Bob Dylan Sells His Songs To Universal Losing All Rights To His Catalog

Bob Dylan Sells His Songs To Universals Tp Do What They Want With Them

Photo: Unknown author, CC BY 2.0 <>, via Wikimedia Commons

Bob Dylan, the voice of protest, the brilliant songwriter and probably the most respected artist in popular music history has sold away the rights to his songs to cooperate America. Sounds pretty bad huh? Well, for some it is. If this would have happened twenty years ago it would have been met with a stunning response from critics and fans. However, times have changed dramatically on so many levels in the past twenty to forty years. A move like this is no longer stunning, it’s rather accepted. Even in a year like 2020 which has pretty much repeated so many issues of the 1960s on a entire new level, the news that Bob Dylan has sold the rights to his songs away to the Universal Music Publishing Group is pretty much not news at all to most music fans under 40. Yet, it is big news to us here at because in the end we are music fans first and Bob Dylan’s music has meant the world to us. Th last thing we want to see is the song “Blowin’ In The Wind,” being used to promote The Weather Channel.

It is important to note that Bob Dylan’s deal to sell the publishing rights to his  entire catalog of songs he has written to Universal Music Publishing does not include the rights to his sound recordings, meaning Dylan’s classic records. If Universal wants to license the the song “Highway 61 Revisited,” to a company selling legal marijuana, it can only sell the song to be recorded by someone else. Universal can’t use Bob Dylan’s original recording. Of course, we know they will probably record a sound a like. Hopefully Universal Music Publishing will be respectful with the way they utilize Bob Dylan’s catalog. Universal Music executive Lucian Grainge called Bob Dylan one of the greatest practitioners of the art of songwriting. If Bob Dylan’s music and legacy is held in such high esteem by Universal (which obviously it is or they would not have spent the reported three hundred million dollars to buy the catalog) they would be smart to be very careful in which the way they license his songs. Music fans who respect the art can be very vocal when a beloved song is sold to sell cars or computers. And speaking of computers, Bob Dylan took a lot of flack when he appeared in those IBM commercials a few years ago. And of course there was the Victoria Secret campaign which really had us scratching our heads.

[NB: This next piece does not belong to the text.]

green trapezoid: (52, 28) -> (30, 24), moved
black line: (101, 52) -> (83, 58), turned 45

There was a time when we really got on artists when they sold their songs for commercials. Rock stars have been doing it for years. Some more than others and some not at all. It kills me to hears Elton John’s legendary song “Rocket Man,” being changed to Rakuten to sell retail goods. In recent years, the change in technology and the way people acquire music has ended the cashflow for many songwriters. Nobody buys music anymore. Think of all the record stores that have closed down in the past 20 years. Even huge chains like Tower Records have gone away with what now seems to be like a long time ago. Streaming giants like Spotify and Apple music pay artists very little in royalties. I know major artists who make a tenth of a penny on every download of their songs.  In the past ten years, musical artists have depended on touring to make money. However, the Covid-19 nightmare has even taken that away from musical artists.

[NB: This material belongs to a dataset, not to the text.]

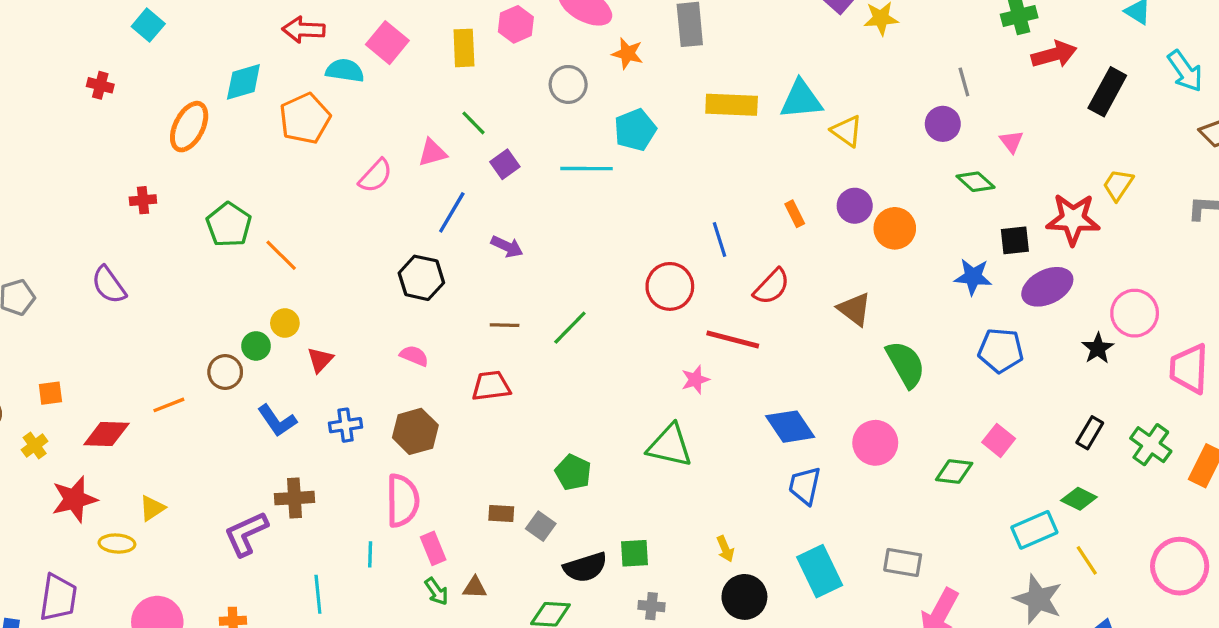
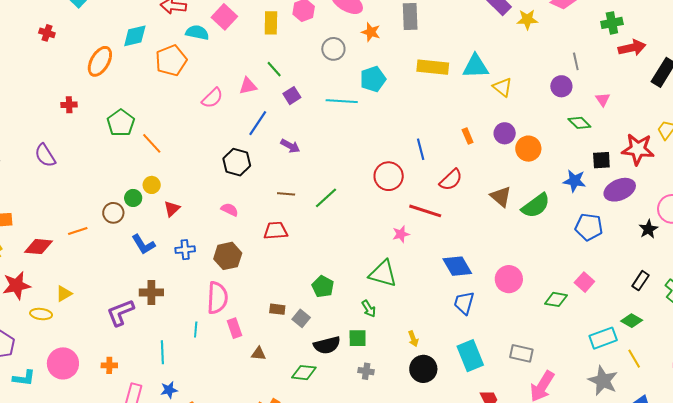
green semicircle: (906, 364) -> (536, 206), moved, turned 80
green arrow: (437, 591) -> (369, 309), moved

Does Bob Dylan need the money? Well we don’t know anything about his finances and of course its none of our business. Yet his songs are. They are all a big part of our lives, at least for those of us who grew up in the 1960s and 70s. Great art should be remembered as great art, not art used to sell hamburgers or beer. All we can hope is that Universal utilizes Bob Dylan’s songs in a respectful manner. Yet, they did supposedly pay 300 million for his catalog, so they are not just going to park them in the corner. They are going to use those songs to make money. Be prepared to hear some cringe worthy commercials using songs that have defined the American landscape of history over the past sixty years.